- **Activity**
Write out the listing below without alteration, omitting its pictures.

- **Material provided**

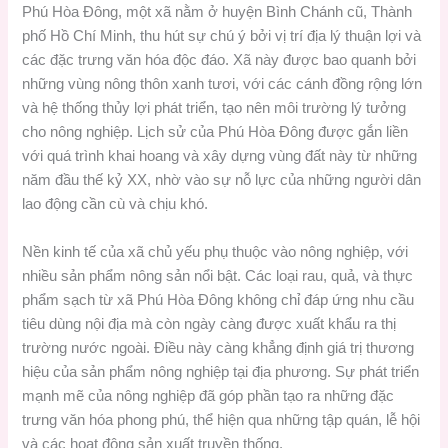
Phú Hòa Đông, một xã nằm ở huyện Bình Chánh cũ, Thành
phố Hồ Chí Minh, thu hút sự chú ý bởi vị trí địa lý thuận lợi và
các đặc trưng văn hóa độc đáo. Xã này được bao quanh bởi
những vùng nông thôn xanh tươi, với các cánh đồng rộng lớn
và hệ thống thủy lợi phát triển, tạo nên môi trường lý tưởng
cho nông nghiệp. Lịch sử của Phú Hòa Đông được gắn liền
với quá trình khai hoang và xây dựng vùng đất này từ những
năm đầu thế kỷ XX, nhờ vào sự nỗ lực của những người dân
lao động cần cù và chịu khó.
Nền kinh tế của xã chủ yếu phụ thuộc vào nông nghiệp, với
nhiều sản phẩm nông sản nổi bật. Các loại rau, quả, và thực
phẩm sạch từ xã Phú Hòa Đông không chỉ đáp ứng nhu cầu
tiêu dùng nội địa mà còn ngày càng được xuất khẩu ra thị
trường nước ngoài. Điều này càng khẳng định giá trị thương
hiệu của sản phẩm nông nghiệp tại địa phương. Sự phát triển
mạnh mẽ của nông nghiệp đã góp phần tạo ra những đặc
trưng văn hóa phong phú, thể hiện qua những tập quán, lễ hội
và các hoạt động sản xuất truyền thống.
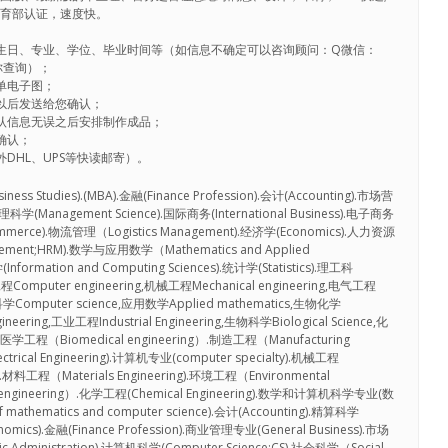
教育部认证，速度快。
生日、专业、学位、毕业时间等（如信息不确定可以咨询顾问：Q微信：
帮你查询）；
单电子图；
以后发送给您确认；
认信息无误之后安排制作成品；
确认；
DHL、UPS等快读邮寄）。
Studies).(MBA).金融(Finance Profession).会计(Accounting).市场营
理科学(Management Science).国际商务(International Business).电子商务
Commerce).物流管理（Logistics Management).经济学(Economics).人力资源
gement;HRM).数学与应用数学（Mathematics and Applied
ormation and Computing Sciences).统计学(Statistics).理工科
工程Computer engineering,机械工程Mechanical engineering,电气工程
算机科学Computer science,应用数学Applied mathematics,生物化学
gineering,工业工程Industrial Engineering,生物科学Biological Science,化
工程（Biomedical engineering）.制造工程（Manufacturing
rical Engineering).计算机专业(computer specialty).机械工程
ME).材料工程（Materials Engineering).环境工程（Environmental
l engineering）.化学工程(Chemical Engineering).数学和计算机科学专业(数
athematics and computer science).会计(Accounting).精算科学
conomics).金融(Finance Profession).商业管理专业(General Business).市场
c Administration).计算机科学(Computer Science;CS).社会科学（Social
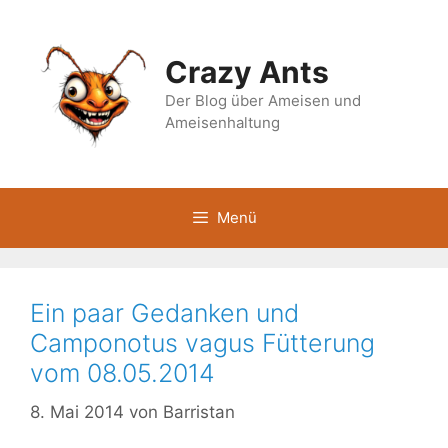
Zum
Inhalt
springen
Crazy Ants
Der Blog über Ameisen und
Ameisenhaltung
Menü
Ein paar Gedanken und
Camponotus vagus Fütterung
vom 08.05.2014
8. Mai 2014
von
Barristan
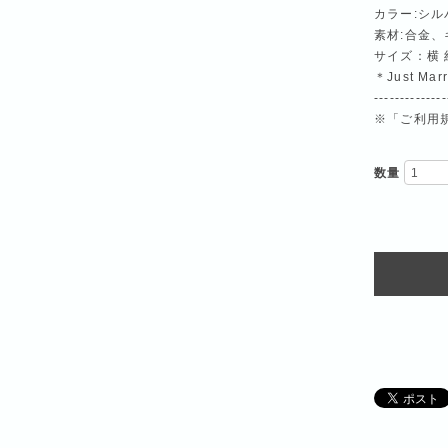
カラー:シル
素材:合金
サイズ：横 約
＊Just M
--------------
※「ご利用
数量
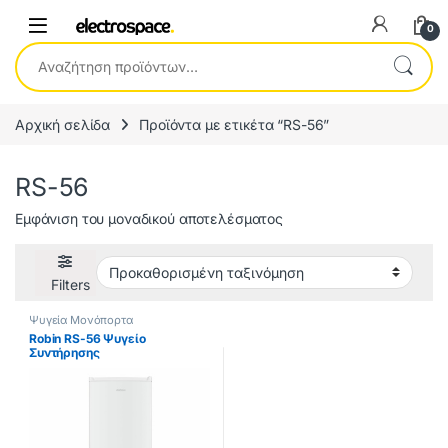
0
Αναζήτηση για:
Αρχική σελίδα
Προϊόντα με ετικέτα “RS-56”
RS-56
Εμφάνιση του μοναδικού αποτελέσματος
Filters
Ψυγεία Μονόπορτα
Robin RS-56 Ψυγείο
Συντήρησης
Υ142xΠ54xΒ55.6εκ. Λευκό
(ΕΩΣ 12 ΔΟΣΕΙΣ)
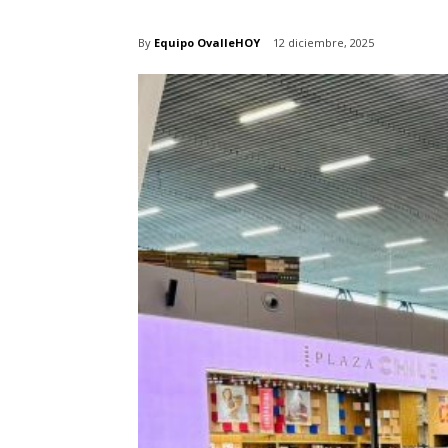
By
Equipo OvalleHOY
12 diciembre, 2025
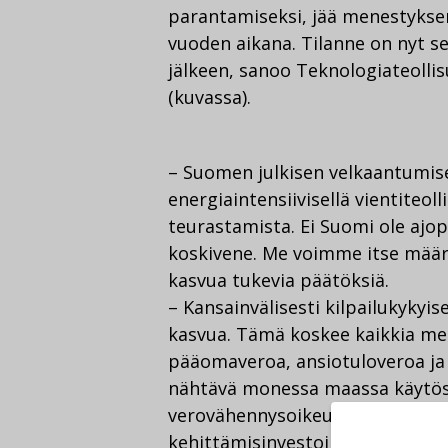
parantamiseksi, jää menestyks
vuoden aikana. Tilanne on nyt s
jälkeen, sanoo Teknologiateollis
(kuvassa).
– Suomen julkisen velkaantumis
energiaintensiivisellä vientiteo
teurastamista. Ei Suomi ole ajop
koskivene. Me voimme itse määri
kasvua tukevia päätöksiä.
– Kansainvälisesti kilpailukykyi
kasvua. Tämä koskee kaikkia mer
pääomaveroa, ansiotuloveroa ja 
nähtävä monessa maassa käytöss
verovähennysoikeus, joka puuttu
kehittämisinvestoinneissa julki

- **Answer to the problem**
Phú Hòa Đông, một xã nằm ở huyện Bình Chánh cũ, Thành
phố Hồ Chí Minh, thu hút sự chú ý bởi vị trí địa lý thuận lợi và
các đặc trưng văn hóa độc đáo. Xã này được bao quanh bởi
những vùng nông thôn xanh tươi, với các cánh đồng rộng lớn
và hệ thống thủy lợi phát triển, tạo nên môi trường lý tưởng
cho nông nghiệp. Lịch sử của Phú Hòa Đông được gắn liền
với quá trình khai hoang và xây dựng vùng đất này từ những
năm đầu thế kỷ XX, nhờ vào sự nỗ lực của những người dân
lao động cần cù và chịu khó.
Nền kinh tế của xã chủ yếu phụ thuộc vào nông nghiệp, với
nhiều sản phẩm nông sản nổi bật. Các loại rau, quả, và thực
phẩm sạch từ xã Phú Hòa Đông không chỉ đáp ứng nhu cầu
tiêu dùng nội địa mà còn ngày càng được xuất khẩu ra thị
trường nước ngoài. Điều này càng khẳng định giá trị thương
hiệu của sản phẩm nông nghiệp tại địa phương. Sự phát triển
mạnh mẽ của nông nghiệp đã góp phần tạo ra những đặc
trưng văn hóa phong phú, thể hiện qua những tập quán, lễ hội
và các hoạt động sản xuất truyền thống.
教育部认证，速度快。
生日、专业、学位、毕业时间等（如信息不确定可以咨询顾问：Q微信：
帮你查询）；
单电子图；
以后发送给您确认；
认信息无误之后安排制作成品；
确认；
DHL、UPS等快读邮寄）。
Studies).(MBA).金融(Finance Profession).会计(Accounting).市场营
理科学(Management Science).国际商务(International Business).电子商务
Commerce).物流管理（Logistics Management).经济学(Economics).人力资源
gement;HRM).数学与应用数学（Mathematics and Applied
ormation and Computing Sciences).统计学(Statistics).理工科
工程Computer engineering,机械工程Mechanical engineering,电气工程
算机科学Computer science,应用数学Applied mathematics,生物化学
gineering,工业工程Industrial Engineering,生物科学Biological Science,化
工程（Biomedical engineering）.制造工程（Manufacturing
rical Engineering).计算机专业(computer specialty).机械工程
ME).材料工程（Materials Engineering).环境工程（Environmental
l engineering）.化学工程(Chemical Engineering).数学和计算机科学专业(数
athematics and computer science).会计(Accounting).精算科学
conomics).金融(Finance Profession).商业管理专业(General Business).市场
c Administration).计算机科学(Computer Science;CS).社会科学（Social
Zum
Inhalt
springen
Crazy Ants
Der Blog über Ameisen und
Ameisenhaltung
Menü
Ein paar Gedanken und
Camponotus vagus Fütterung
vom 08.05.2014
8. Mai 2014
von
Barristan
カラー:シル
素材:合金
サイズ：横 約
＊Just M
--------------
※「ご利用
数量
0
Αναζήτηση για:
Αρχική σελίδα
Προϊόντα με ετικέτα “RS-56”
RS-56
Εμφάνιση του μοναδικού αποτελέσματος
Filters
Ψυγεία Μονόπορτα
Robin RS-56 Ψυγείο
Συντήρησης
Υ142xΠ54xΒ55.6εκ. Λευκό
(ΕΩΣ 12 ΔΟΣΕΙΣ)
By
Equipo OvalleHOY
12 diciembre, 2025
parantamiseksi, jää menestyks
vuoden aikana. Tilanne on nyt s
jälkeen, sanoo Teknologiateollis
(kuvassa).
– Suomen julkisen velkaantumis
energiaintensiivisellä vientiteo
teurastamista. Ei Suomi ole ajop
koskivene. Me voimme itse määri
kasvua tukevia päätöksiä.
– Kansainvälisesti kilpailukykyi
kasvua. Tämä koskee kaikkia mer
pääomaveroa, ansiotuloveroa ja 
nähtävä monessa maassa käytöss
verovähennysoikeus, joka puuttu
kehittämisinvestoinneissa julki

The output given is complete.